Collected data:
○ ○ ○ ○ ○

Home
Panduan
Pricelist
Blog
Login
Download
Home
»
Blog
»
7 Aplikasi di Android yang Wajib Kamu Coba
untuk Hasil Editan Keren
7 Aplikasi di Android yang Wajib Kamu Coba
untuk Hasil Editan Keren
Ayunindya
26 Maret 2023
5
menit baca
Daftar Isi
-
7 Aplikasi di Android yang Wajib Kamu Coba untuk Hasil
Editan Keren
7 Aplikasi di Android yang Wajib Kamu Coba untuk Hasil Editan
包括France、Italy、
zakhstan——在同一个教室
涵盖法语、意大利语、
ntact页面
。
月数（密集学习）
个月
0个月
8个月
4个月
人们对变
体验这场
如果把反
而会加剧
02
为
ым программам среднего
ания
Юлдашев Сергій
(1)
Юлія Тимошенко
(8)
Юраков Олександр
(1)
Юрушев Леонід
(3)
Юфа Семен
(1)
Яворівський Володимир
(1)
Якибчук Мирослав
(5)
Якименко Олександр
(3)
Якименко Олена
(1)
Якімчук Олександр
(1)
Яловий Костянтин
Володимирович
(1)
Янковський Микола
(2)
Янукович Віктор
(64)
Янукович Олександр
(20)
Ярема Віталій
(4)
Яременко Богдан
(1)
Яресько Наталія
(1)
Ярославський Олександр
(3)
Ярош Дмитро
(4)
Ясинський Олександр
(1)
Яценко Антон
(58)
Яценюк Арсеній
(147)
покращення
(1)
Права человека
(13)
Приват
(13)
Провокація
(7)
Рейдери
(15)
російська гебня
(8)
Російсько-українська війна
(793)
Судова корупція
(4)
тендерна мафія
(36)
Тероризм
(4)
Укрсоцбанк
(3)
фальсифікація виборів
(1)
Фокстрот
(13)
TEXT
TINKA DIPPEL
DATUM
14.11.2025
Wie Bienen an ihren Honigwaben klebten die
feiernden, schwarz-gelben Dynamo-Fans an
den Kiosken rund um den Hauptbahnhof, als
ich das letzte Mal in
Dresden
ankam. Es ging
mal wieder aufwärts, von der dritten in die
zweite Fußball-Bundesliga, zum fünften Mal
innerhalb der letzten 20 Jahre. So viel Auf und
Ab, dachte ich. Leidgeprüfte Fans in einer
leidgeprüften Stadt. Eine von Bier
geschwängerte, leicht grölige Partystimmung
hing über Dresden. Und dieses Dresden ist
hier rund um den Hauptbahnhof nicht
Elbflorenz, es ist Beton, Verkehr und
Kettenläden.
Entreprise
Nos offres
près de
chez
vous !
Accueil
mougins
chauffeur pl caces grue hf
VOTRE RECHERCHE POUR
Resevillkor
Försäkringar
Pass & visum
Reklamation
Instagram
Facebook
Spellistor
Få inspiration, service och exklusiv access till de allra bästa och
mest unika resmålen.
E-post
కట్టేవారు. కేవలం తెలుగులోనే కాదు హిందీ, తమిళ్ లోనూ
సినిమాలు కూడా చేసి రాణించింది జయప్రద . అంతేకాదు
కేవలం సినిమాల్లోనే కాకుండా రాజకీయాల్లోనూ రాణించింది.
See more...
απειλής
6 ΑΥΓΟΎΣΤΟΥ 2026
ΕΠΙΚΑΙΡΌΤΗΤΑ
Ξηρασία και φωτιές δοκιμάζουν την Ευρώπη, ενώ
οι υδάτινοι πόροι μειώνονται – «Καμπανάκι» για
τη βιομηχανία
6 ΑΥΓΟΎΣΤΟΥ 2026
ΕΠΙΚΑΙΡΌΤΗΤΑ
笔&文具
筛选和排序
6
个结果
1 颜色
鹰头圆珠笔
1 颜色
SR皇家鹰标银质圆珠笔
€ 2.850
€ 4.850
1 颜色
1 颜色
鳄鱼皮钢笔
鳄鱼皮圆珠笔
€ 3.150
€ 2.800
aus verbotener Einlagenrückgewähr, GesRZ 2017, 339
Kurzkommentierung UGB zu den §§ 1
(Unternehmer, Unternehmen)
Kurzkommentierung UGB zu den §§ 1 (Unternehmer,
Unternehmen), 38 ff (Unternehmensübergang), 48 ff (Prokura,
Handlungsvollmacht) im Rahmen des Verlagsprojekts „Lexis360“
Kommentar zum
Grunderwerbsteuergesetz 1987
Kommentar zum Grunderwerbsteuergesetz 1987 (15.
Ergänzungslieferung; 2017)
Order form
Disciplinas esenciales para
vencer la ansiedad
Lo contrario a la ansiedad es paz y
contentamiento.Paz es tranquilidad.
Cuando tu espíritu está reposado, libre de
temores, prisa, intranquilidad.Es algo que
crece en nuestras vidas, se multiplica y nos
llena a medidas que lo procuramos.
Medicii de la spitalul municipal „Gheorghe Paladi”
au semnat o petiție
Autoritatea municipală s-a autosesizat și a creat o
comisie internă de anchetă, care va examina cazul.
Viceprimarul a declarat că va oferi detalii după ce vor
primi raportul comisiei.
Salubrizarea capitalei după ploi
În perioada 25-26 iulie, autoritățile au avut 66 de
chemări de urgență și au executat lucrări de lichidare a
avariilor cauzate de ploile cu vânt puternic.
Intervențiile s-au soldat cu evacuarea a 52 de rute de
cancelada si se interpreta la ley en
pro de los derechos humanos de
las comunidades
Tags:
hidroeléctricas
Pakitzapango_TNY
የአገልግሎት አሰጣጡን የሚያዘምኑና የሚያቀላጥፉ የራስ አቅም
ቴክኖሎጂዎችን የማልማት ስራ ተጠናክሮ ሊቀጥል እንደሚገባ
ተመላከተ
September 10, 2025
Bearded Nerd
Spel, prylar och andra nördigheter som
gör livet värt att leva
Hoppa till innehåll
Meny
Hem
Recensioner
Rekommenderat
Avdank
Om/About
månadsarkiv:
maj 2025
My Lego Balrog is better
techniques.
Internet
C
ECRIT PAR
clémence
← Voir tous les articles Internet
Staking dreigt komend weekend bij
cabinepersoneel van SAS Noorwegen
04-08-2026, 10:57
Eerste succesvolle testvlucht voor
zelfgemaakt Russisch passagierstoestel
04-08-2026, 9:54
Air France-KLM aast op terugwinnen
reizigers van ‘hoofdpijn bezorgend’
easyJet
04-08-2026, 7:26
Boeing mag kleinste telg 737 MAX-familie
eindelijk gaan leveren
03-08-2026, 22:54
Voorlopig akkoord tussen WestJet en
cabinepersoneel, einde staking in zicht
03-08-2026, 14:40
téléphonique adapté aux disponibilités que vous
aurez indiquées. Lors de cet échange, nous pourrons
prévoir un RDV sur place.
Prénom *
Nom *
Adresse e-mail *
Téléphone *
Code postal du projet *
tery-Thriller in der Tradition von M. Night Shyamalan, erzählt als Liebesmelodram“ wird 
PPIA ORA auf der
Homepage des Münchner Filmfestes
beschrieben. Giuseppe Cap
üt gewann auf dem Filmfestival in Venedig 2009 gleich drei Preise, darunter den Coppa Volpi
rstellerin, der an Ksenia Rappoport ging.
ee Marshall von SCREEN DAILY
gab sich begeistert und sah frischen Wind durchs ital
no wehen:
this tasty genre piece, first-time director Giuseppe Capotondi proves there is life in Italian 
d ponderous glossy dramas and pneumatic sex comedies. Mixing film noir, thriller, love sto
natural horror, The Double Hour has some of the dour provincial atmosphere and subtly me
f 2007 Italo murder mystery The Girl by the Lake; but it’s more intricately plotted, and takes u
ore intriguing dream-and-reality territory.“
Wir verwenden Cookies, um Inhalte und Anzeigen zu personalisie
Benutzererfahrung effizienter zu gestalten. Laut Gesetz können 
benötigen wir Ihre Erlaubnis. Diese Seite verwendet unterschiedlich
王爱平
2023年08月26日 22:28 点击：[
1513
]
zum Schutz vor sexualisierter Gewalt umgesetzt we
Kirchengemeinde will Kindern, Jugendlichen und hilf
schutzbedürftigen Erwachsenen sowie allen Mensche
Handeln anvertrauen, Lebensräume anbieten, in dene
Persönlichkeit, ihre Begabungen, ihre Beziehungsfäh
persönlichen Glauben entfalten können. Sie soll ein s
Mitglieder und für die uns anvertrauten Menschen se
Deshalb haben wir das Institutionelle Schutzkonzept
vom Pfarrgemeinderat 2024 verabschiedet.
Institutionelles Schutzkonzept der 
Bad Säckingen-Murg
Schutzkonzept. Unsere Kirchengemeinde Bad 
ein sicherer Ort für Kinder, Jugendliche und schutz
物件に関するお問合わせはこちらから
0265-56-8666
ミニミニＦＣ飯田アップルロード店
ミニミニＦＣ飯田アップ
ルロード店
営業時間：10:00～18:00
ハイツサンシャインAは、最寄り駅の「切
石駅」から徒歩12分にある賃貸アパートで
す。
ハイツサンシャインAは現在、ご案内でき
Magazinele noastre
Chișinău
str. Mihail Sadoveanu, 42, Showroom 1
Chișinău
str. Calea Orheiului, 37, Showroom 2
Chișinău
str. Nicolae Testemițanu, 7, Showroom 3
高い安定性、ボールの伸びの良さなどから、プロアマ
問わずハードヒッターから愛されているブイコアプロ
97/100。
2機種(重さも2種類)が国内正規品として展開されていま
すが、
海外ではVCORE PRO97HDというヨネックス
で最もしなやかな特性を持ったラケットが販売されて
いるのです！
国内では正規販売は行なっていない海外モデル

○ ○ ○ ○ ○

## TASK DIRECTIONS
Restate word for word only the lines above from the line containing "Spel, prylar och andra nördigheter som" to the line containing "04-08-2026, 10:57", both of them included.

## OUTPUT OF THE TASK
Spel, prylar och andra nördigheter som
gör livet värt att leva
Hoppa till innehåll
Meny
Hem
Recensioner
Rekommenderat
Avdank
Om/About
månadsarkiv:
maj 2025
My Lego Balrog is better
techniques.
Internet
C
ECRIT PAR
clémence
← Voir tous les articles Internet
Staking dreigt komend weekend bij
cabinepersoneel van SAS Noorwegen
04-08-2026, 10:57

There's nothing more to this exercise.